Good solutions to this problem were received from Tyrone of Cyfarthfa High School in Merthyr Tydfil, and Koopa of Boston College in the USA.

Tyrone solved the problem by relating both polynomials to $(x+1)^2$ :

\eqalign { p(x)=x^2 + 2x \Rightarrow &p &=&(x+1)^2 - 1 \\ &p+1 &=& (x+1)^2 \\ }
(1)
\eqalign { q(x)=x^2 + x + 1 \Rightarrow &q &=&(x+1)^2 - x \\ &q+x &=& (x+1)^2 \\ }
(2)

$\Rightarrow p+1=q+x$ (combining eqns (1) and (2)).

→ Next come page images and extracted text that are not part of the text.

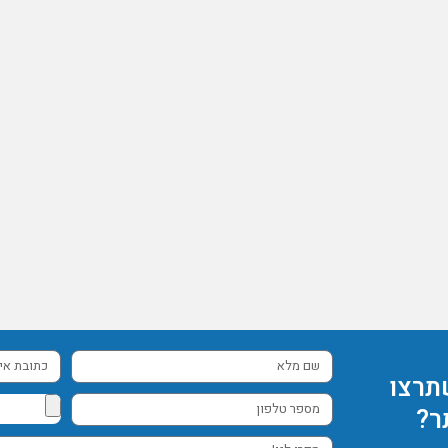
שם
כתובת
תרצו
מלא
אימייל
מספר
ר?
טלפון
ספרו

But $x=(p+1)^{1/2}-1$ (from eqn (1)). So

\eqalign { \Rightarrow p+1&=&q+ ((p+1)^{1/2}-1) \\ &=&q+ (p+1)^{1/2}-1 }
\eqalign { p-q+2&=&(p+1)^{1/2} \\ (p-q+2)^2&=&p+1}.

Squaring the bracket,

\eqalign { &p^2-pq+2p-pq+q^2-2q+2p-2q+4=p+1 \\ &p^2 -2pq+q^2+4p-4q+4=p+1 \\ &p^2-2pq+q^2+3p-4q+3=0 }.